Yep...it's WS's hometurf :RollieEyes:... but the boys were also born here and I like my work, and over time I now have a circle of clsoe friends (slightly reduced now) whose company I enjoy....

I had a good relationship with most of WS's family...all were very surprised and disappointed by WS's choices and behaviour...and have been put in a very difficult position...

I did keep in touch with one of WS's brother: he WAS a lawyer (passed away last Fall!) who I miss a lot... I could count on him and trusted his advice. He was very sadden by WSs choices, the destruction of our little family, and particularly the impact on the boys...his advice to me?... not to make any MAJOR decisions when emotions were HIGH...and to NOT agree to anything under pressure, or that I did not want...

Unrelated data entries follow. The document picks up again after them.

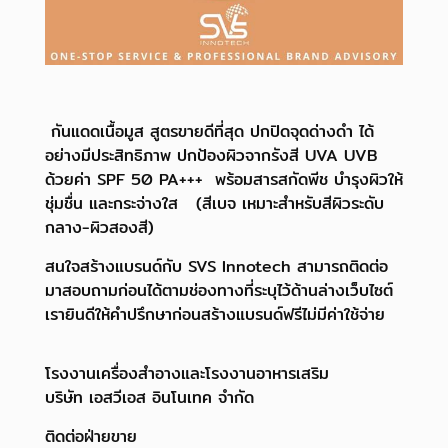
กันแดดเนื้อมูส สูตรขายดีที่สุด ปกปิดจุดด่างดำ ได้
อย่างมีประสิทธิภาพ ปกป้องผิวจากรังสี UVA UVB
ด้วยค่า SPF 50 PA+++ พร้อมสารสกัดพีช บำรุงผิวให้
ชุ่มชื่น และกระจ่างใส (สีเบจ เหมาะสำหรับสีผิวระดับ
กลาง-ผิวสองสี)
สนใจสร้างแบรนด์กับ SVS Innotech สามารถติดต่อ
มาสอบถามก่อนได้ตามช่องทางที่ระบุไว้ด้านล่างเว็บไซต์
เรายินดีให้คำปรึกษาก่อนสร้างแบรนด์ฟรีไม่มีค่าใช้จ่าย
โรงงานเครื่องสำอางและโรงงานอาหารเสริม
บริษัท เอสวีเอส อินโนเทค จำกัด
ติดต่อฝ่ายขาย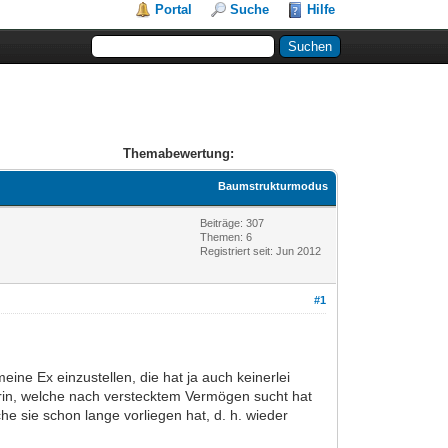
Portal
Suche
Hilfe
Themabewertung:
Baumstrukturmodus
Beiträge: 307
Themen: 6
Registriert seit: Jun 2012
#1
ine Ex einzustellen, die hat ja auch keinerlei
tarin, welche nach verstecktem Vermögen sucht hat
e sie schon lange vorliegen hat, d. h. wieder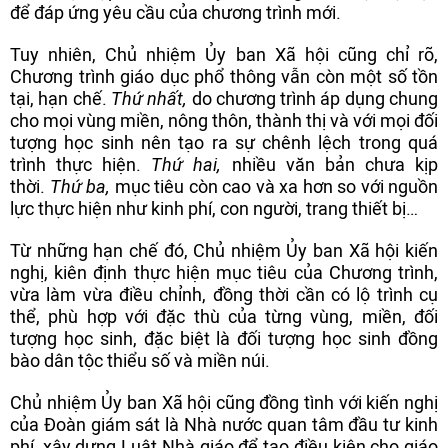
để đáp ứng yêu cầu của chương trình mới.
Tuy nhiên, Chủ nhiệm Ủy ban Xã hội cũng chỉ rõ,
Chương trình giáo dục phổ thông vẫn còn một số tồn
tại, hạn chế.
Thứ nhất,
do chương trình áp dụng chung
cho mọi vùng miền, nông thôn, thành thị và với mọi đối
tượng học sinh nên tạo ra sự chênh lệch trong quá
trình thực hiện.
Thứ hai,
nhiều văn bản chưa kịp
thời.
Thứ ba,
mục tiêu còn cao và xa hơn so với nguồn
lực thực hiện như kinh phí, con người, trang thiết bị…
Từ những hạn chế đó, Chủ nhiệm Ủy ban Xã hội kiến
nghị, kiên định thực hiện mục tiêu của Chương trình,
vừa làm vừa điều chỉnh, đồng thời cần có lộ trình cụ
thể, phù hợp với đặc thù của từng vùng, miền, đối
tượng học sinh, đặc biệt là đối tượng học sinh đồng
bào dân tộc thiểu số và miền núi.
Chủ nhiệm Ủy ban Xã hội cũng đồng tình với kiến nghị
của Đoàn giám sát là Nhà nước quan tâm đầu tư kinh
phí, xây dựng Luật Nhà giáo để tạo điều kiện cho giáo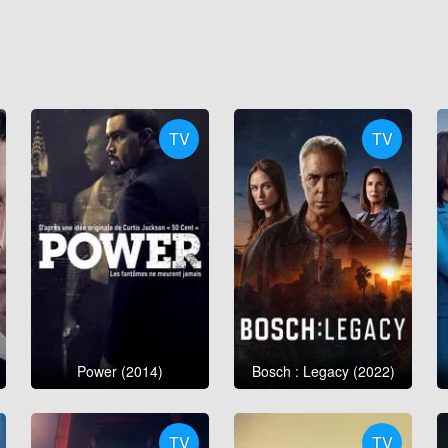
TV
TV
Power (2014)
Bosch : Legacy (2022)
TV
TV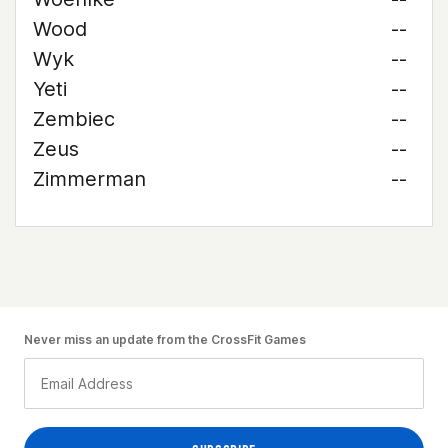
Wood
--
Wyk
--
Yeti
--
Zembiec
--
Zeus
--
Zimmerman
--
Never miss an update from the CrossFit Games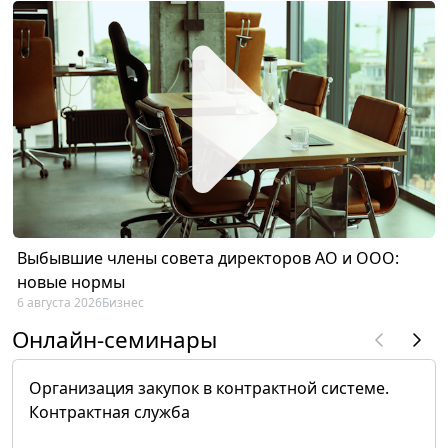
Выбывшие члены совета директоров АО и ООО:
новые нормы
6 августа 2026
Бизнес
Онлайн-семинары
Организация закупок в контрактной системе.
Контрактная служба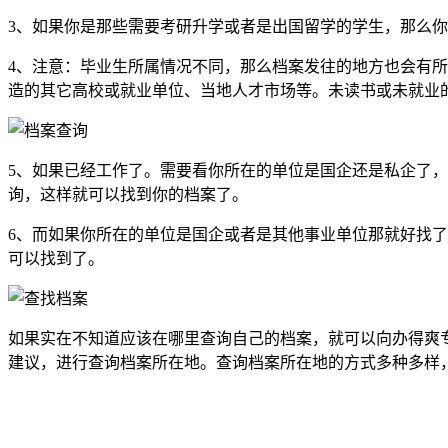
3、如果你是那些需要考研升学或者是出国留学的学生，那么
4、注意：毕业生所属情况不同，那么档案发往的地方也会有
造的其它高校或就业单位、当地人才市场等。未读书或未就业
5、如果已经工作了。需要看你所在的单位是国企还是私企了
询，这样就可以找到你的档案了。
6、而如果你所在的单位是国企或者是其他事业单位那就好找
可以找到了。
如果实在不知道应该在哪里查询自己的档案，就可以向办得爽
建议，进行查询档案所在地。查询档案所在地的方式多种多样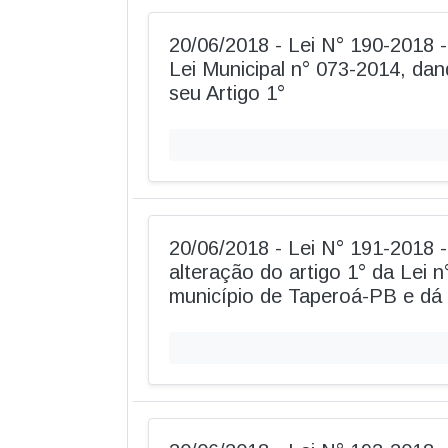
20/06/2018 - Lei N° 190-2018 - 
Lei Municipal n° 073-2014, da
seu Artigo 1°
20/06/2018 - Lei N° 191-2018 
alteração do artigo 1° da Lei 
município de Taperoá-PB e dá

...and I am also in touch with one of his sisters, a psychologist (who divorced alcoholic husband)... who is very very helpful and supportive and on whom I can count on and call OFTEN! ...she keeps me informed about how the rest of the family is doing.

Quote
... I don't know Luna. I just shouldn't think about it. For me even to consider R, it would have to be a serious attempt on his part which I don't think will happen. He wasn't willing to do the work before, and he hasn't changed, so it is just easier for him to move on to someone else. And that's OK. I don't want a M with someone who isn't really in it.


I agree, CL.... you should NOT think about it UNTIL WS gives you a clear indication (ACTION) that he is willing and AWARE of what needs to happen... M RECOVERY is hard, and I believe you already had what you consider a false recovery.

I am sure it was easier NOT to think about it when he was FAR AWAY and there was an OP in the picture.... so it will be a bigger challenge for you to STAY DARK... maybe it's important NOW to make it clear to DD (and 'common' friends) that you DO NOT want to know anything about WS!...you have enough TRIGGERS to deal with as it is already... :crosseyedcrazy:

..he knows where you live, right?

Quote
I know that you still hold out hope, but at what point do you let it go? Who knows? All I know is that you have put up about the best fight I've seen along with SD. You and SD both can go about your lives with no regrets whatsoever. I admire you both for fighting until the end.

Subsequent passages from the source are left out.